CLOSE XAdvertisementThe "last chapter" of the gender wage gap.
But if women are on the whole more educated, why are they still not earning as much, if not, more than men? "Thirty years ago we would have said there arehuman capital differences," says Goldin. "Today women are very highly educated."
The issue, of course, is multi-faceted. Goldin calls the remaining factors contributing to inequality in wages between men and women "the last chapter" of the gender wage gap. That discrepancy, writes Goldin in a recent paper in American Economic Review, is attributed not to an inequality across industries, but rather by one concentrated in specific professions that emphasize rewarding employees who work long and unpredictable hours.
The main culprits: corporate, financial, and legal professions. "Selfemployment , face-time, anything that requires that you are in a 24/7 environment on-call, anything that is highly disruptive of balance takes its toll at this point in history on women," she says.

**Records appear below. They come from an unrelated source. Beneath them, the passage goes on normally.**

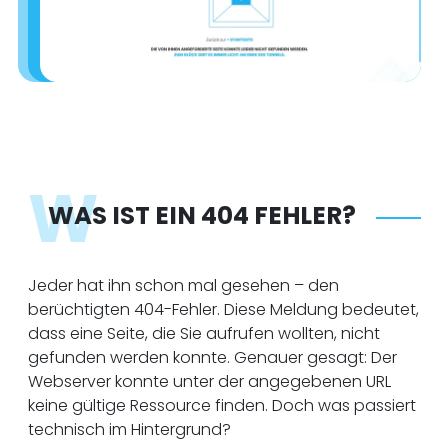
W
WAS IST EIN 404 FEHLER?
Jeder hat ihn schon mal gesehen – den
berüchtigten 404-Fehler. Diese Meldung bedeutet,
dass eine Seite, die Sie aufrufen wollten, nicht
gefunden werden konnte. Genauer gesagt: Der
Webserver konnte unter der angegebenen URL
keine gültige Ressource finden. Doch was passiert
technisch im Hintergrund?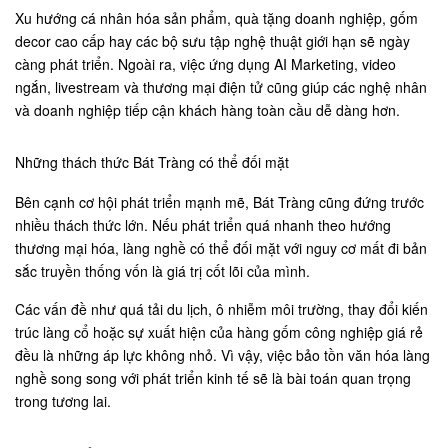
Xu hướng cá nhân hóa sản phẩm, quà tặng doanh nghiệp, gốm
decor cao cấp hay các bộ sưu tập nghệ thuật giới hạn sẽ ngày
càng phát triển. Ngoài ra, việc ứng dụng AI Marketing, video
ngắn, livestream và thương mại điện tử cũng giúp các nghệ nhân
và doanh nghiệp tiếp cận khách hàng toàn cầu dễ dàng hơn.
Những thách thức Bát Tràng có thể đối mặt
Bên cạnh cơ hội phát triển mạnh mẽ, Bát Tràng cũng đứng trước
nhiều thách thức lớn. Nếu phát triển quá nhanh theo hướng
thương mại hóa, làng nghề có thể đối mặt với nguy cơ mất đi bản
sắc truyền thống vốn là giá trị cốt lõi của mình.
Các vấn đề như quá tải du lịch, ô nhiễm môi trường, thay đổi kiến
trúc làng cổ hoặc sự xuất hiện của hàng gốm công nghiệp giá rẻ
đều là những áp lực không nhỏ. Vì vậy, việc bảo tồn văn hóa làng
nghề song song với phát triển kinh tế sẽ là bài toán quan trọng
trong tương lai.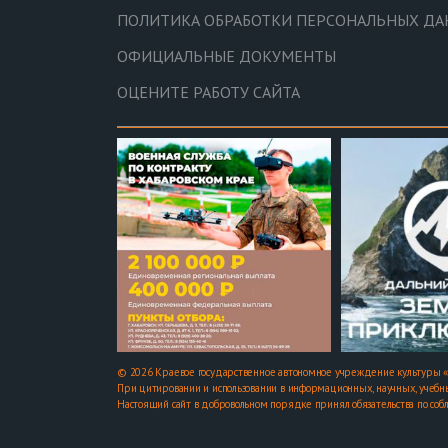
ПОЛИТИКА ОБРАБОТКИ ПЕРСОНАЛЬНЫХ Д
ОФИЦИАЛЬНЫЕ ДОКУМЕНТЫ
ОЦЕНИТЕ РАБОТУ САЙТА
© 2026 Краевое государственное автономное учреждение культуры «
При цитировании и использовании в информационных, научных, учебны
Настоящий сайт в добровольном порядке принял обязательства по соб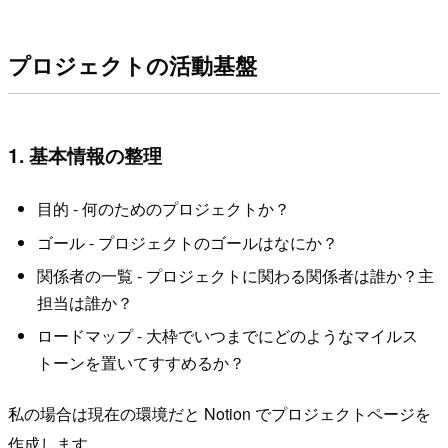
プロジェクトの活動基盤
1. 基本情報の整理
目的 - 何のためのプロジェクトか？
ゴール - プロジェクトのゴールはなにか？
関係者の一覧 - プロジェクトに関わる関係者は誰か？主
担当は誰か？
ロードマップ - 大枠でいつまでにどのようなマイルス
トーンを置いてすすめるか？
私の場合は現在の環境だと Notion でプロジェクトページを
作成します。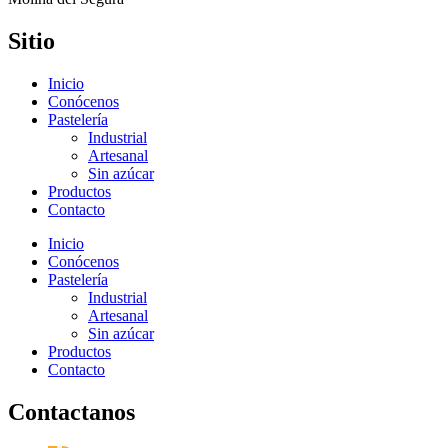
Sitio
Inicio
Conócenos
Pastelería
Industrial
Artesanal
Sin azúcar
Productos
Contacto
Inicio
Conócenos
Pastelería
Industrial
Artesanal
Sin azúcar
Productos
Contacto
Contactanos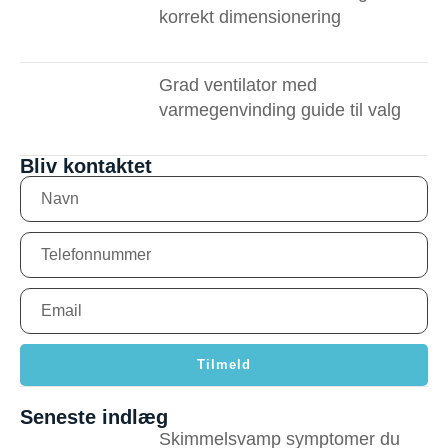
korrekt dimensionering
Grad ventilator med
varmegenvinding guide til valg
Bliv kontaktet
Tilmeld
Seneste indlæg
Skimmelsvamp symptomer du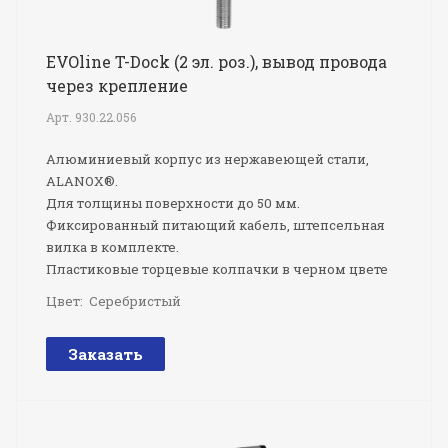
EVOline T-Dock (2 эл. роз.), вывод провода
через крепление
Арт.
930.22.056
Алюминиевый корпус из нержавеющей стали,
ALANOX®.
Для толщины поверхности до 50 мм.
Фиксированный питающий кабель, штепсельная
вилка в комплекте.
Пластиковые торцевые колпачки в черном цвете
Цвет:
Серебристый
Заказать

Writing that final chapter of the gender wage gap means finding a way to get rid of systems that reward people based on how long and irregularly their hours are. Just take a look at the technology sector. While women still make up a minority of the tech profession, discrepencies in earnings are not an issue as they are in other professions where long and unpredictable hours are rewarded with pay.

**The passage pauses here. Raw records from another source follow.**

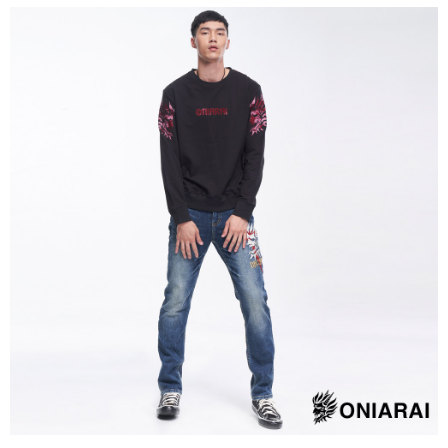
運送方式
消。如遇「轉專審核」未通過狀況，表示未達大哥付你分期系統評分，恕無
２．便利：只要手機號碼，簡訊認證，即可結帳。
法說明評估內容。
３．安心：先確認商品／服務後，再付款。
全家取貨付款
【繳款方式說明】
1.分期款項不併入電信帳單，「大哥付你分期」於每月結算日後寄送繳費提
每筆NT$80，滿NT$888(含以上)免運費
【「AFTEE先享後付」結帳流程】
醒簡訊。
１．於結帳方式選擇「AFTEE先享後付」後，將跳轉至「AFTEE先享後付」
2.透過簡訊連結打開帳單後，可選擇「超商條碼／台灣大直營門市／銀行轉
付款後全家取貨
結帳頁面，進行簡訊認證並確認金額後，即可完成結帳。
帳／街口支付／iPASS MONEY」等通路繳費。
２．訂單成立數日內，您將收到繳費通知簡訊。
每筆NT$80，滿NT$888(含以上)免運費
３．收到繳費通知簡訊後14天內，點擊此簡訊中的連結，可透過四大超商／
【注意事項】
ATM／網路銀行／等多元方式進行付款，方視為交易完成。
萊爾富取貨付款
1.本服務係由「台灣大哥大股份有限公司」（以下簡稱本公司）所提供，讓
※ 請注意：結帳手續完成當下不需立刻繳費，但若您需要取消訂單，請聯絡
用戶於交易時，得透過本服務購買商品或服務，並由商店將買賣／分期付款
每筆NT$60，滿NT$3,000(含以上)免運費
購買商品的店家。未經商家同意取消之訂單仍視為有效，需透過AFTEE先享
買賣價金債權讓與本公司後，依約使用本公司帳單繳交帳款。
後付繳納相關費用。
2.基於同意付款使用「大哥付你分期」之契約關係目的，商店將以您的個人
付款後萊爾富取貨
※ 交易是否成功請以「AFTEE先享後付 」之結帳頁面顯示為準，若有關於
資料（包含姓名、電話或地址）提供予台灣大哥大進項蒐集、處理及利用，
是否繳費成功／繳費後需取消欲退款等相關疑問，請聯繫「AFTEE先享後付
每筆NT$60，滿NT$3,000(含以上)免運費
由本公司與您本人進行分期帳單所需資料之確認、核對及更正。
客戶支援中心」
https://netprotections.freshdesk.com/support/home
3.完整用戶服務條款，請詳閱以下連結：
https://oppay.tw/userRule
7-11取貨付款
【注意事項】
１．透過由恩沛科技股份有限公司提供之「AFTEE先享後付」服務完成之交
每筆NT$80，滿NT$3,000(含以上)免運費
易，需依本服務之必要範圍內提供個人資料，並將交易相關給付款項請求債
權轉讓予恩沛科技股份有限公司。
付款後7-11取貨
２．關於個人資料處理事宜，請瀏覽以下網址：
每筆NT$80，滿NT$3,000(含以上)免運費
https://aftee.tw/terms/#terms3
３．未成年的使用者請事先徵得法定代理人或監護人之同意方可使用
宅配
「AFTEE先享後付」，若未經同意申辦者引起之損失，本公司不負相關責
任。
每筆NT$100，滿NT$3,000(含以上)免運費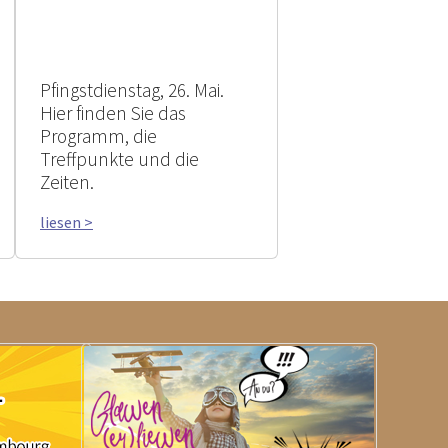
Pfingstdienstag, 26. Mai.
Hier finden Sie das
Programm, die
Treffpunkte und die
Zeiten.
liesen >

"The impact of hours on the gender gap is large and goes far to explain much of the gender earnings gap," Goldin writes. "Individuals who work long hours in these occupations receive a disproportionate increase in earnings."
Shifting how and why employees are rewarded.
Some might argue that certain professions by nature require such unpredictable and long hours, making closing that wage gap impossible. While fields like technology, science and health have caught on, others like the corporate, financial and legal worlds still have a ways to go. The fact of the matter is: those fundamental changes can be made. Take Goldin's favorite case study: the pharmacy profession.
Over the past 50 years, the pharmacy profession has changed considerably. In the mid-'60s only 8% of licensed pharmacists were women. Today that number has gone up to 55%. Not only did the earnings of pharmacists go up 40% from 1999 to 2010, the ratio of female to male earnings went up from .66 to .92, making it one of the lowest gender wage gaps in the health care industry, Goldin writes in a paper for the National Bureau of Economic Research.
This narrowing of the wage gap didn't come from legislation or new policies. It happened because the demands and reward system of the profession fundamentally changed in that time. The occupation became more family-friendly over the years when it went from being made up mostly of independent pharmacies to national pharmacy chains and hospitals. In the earlier independent model, pharmacists who worked only part-time or part of the year--a group that tended to consist of women with children--were penalized in their earnings. Take away those reward constraints and the earnings gap suddenly shrinks.
Is there a solution?
"The solution does not (necessarily) have to involve government intervention. It does not have to improve women’s bargaining skills and desire to compete. And it does not necessarily have to make men more responsible in the home (although that wouldn’t hurt)," writes Goldin.
"The gender gap in pay would be considerably reduced and might even vanish if firms did not have an incentive to disproportionately reward individuals who worked long hours and who worked particular hours. Such change has already occurred in various sectors, but not in enough."